Is it because this problem has been left unaddressed for so long that so many are just too used to "the old way of doing things" despite the ever increasing human suffering caused by lack of regulations and laws like this?

I hope legislators grow a pair and stand up to these tech-crusaders who will burn down the world so long as they feel their corner is safe and secure.

Shame on everyone who refuses to have a nuanced discussion on this and instead takes an all-or-nothing position against any sort of legislature that would reduce (not eliminate) the harm being done. To mean, such people are no different than catholics, teachers, administrators, and anyone else in a position to do something about harm against children but turned the other way because their little world would be too shaken otherwise. Hiding behind "mah privacy!!" doesn't absolve you of the responsibility to at least attempt to be nuanced about it, at least propose an actual solution instead of just "I don't what the solution is, but not this" or "parents are at fault, I don't care" or something lazy like that. I wish I didn't know that when it comes to their own interests, wannabe technocrats like these are ingenious in developing tech like homomorphic encryption, differential privacy and zero-knowledge-proofs; this isn't about anyone's privacy or mass surveillance, it's about preservation of the status quo, apathy and faulty slippery-slope fallacy thinking.


> it is possible to verify your age without disclosing who you are to the site you're visiting, and without disclosing what site you visited to the government.

I can't believe people are really okay with a system where you have to show your real face to access websites. Cameras on phones went from a novelty to a government mandate so you can be observed.

There are various other potential methods to verify one's age, all of which are forbidden by OFCOM. Account age, zero-knowledge proofs, key signing, some kind of OAuth thing, physical tokens that require proof of age to buy, etc.

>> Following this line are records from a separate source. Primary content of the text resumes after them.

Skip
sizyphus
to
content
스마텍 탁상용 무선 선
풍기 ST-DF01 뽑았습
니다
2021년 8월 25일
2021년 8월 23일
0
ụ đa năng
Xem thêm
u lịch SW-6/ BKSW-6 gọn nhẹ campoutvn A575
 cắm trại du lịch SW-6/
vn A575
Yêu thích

The only permitted ones require your to link your real-life identity. This is a huge boon to the intelligence services and law enforcement.

Even among the few permitted verification methods, there are obstacles. Each site usually provides only one verification method at one verification provider. You may have to trust a company you never heard of before. Sometimes the photo fails (maybe their system thinks you don't look old enough) and they ask for ID too, or the photo fails and you are locked out of verification. Some services only allow credit card verification (e.g. Steam), so if you have poor credit you aren't able to even view the store page despite being of age.

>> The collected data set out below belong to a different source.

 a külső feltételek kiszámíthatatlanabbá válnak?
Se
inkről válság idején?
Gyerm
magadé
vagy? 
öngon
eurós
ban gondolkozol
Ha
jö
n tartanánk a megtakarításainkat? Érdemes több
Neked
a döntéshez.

What I say is, we don't need any of this. For thirty or so years we had client-side optional Parental Controls, and it worked fine. Many adult sites voluntarily use a <meta name="rating"> tag to ensure sites are correctly identified. The ability of adults to access adult content was not impeded. Parental Controls work better than verification because 1) many sites will not deploy age verification, and 2) it's trivial to overcome photo-based ID by holding your device up to a picture of an adult on a television set.


> There are various other potential methods to verify one's age, all of which are forbidden by OFCOM. Account age, zero-knowledge proofs, key signing, some kind of OAuth thing, physical tokens that require proof of age to buy, etc. The only permitted ones require your to link your real-life identity.

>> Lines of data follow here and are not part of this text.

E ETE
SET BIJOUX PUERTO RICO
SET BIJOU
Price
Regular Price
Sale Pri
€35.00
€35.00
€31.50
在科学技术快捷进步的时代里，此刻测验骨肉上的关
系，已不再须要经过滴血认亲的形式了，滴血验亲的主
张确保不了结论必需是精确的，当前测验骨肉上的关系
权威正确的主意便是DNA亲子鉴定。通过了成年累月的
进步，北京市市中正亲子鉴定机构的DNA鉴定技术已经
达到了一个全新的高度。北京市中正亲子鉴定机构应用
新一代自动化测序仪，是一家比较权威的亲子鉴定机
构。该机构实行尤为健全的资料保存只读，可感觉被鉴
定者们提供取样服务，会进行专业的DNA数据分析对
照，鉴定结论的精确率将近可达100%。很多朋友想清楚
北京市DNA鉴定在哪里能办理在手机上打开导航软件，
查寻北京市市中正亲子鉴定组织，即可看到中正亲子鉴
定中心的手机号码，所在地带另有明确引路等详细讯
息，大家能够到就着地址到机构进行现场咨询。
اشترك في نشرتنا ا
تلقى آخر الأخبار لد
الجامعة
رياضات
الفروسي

This is just not true. See 4.17 here, for example [1]

[1] https://www.ofcom.org.uk/siteassets/resources/documents/cons...


> The only permitted ones require your to link your real-life identity. This is a huge boon to the intelligence services and law enforcement.

Then let's talk about THAT!! why is that not the discussion instead of "nah, we'll find a solution some other day, for now, let's not solve anything"??

> Even among the few permitted verification methods,

These laws are still being debated, what's permitted has not been decided, why is Signal not advocating for a privacy friendly alternative. Why are our options lose all privacy to the most horrible people ever who will do us harm versus let the children suffer!

> You may have to trust a company you never heard of before.

Why do I have to? Why can't the government itself issue something as simple as a timestamp CA certificate signature for a secret that expires every few weeks, requiring facial/ID verification directly with the government to generate a new secret? the site only needs to verify that the signature is correct. a signed token you show random sites. and this is the most naive idea i brought up for discussion without things like zkp even considered. Lawmakers aren't being told by the likes of Signal "there is a better way to do this, let's discuss" they're being told "ignore what all the scientists, research, law enforcement, social workers are telling you so we can watch porn in secret".

> For thirty or so years we had client-side optional Parental Controls, and it worked fine.

It absolutley did not work fine! the toll of human suffering is inexcusably abominable! I shudder in confusion between whose head i should rip off or why this damn planet hasn't been burned down to ashes already at the very thought of all that has been perpetrated using this technology. The internet multiplied and empowered many things, chief amongst them is human cruelty and apathy.

> For thirty or so years we had client-side optional Parental Controls, and it worked fine....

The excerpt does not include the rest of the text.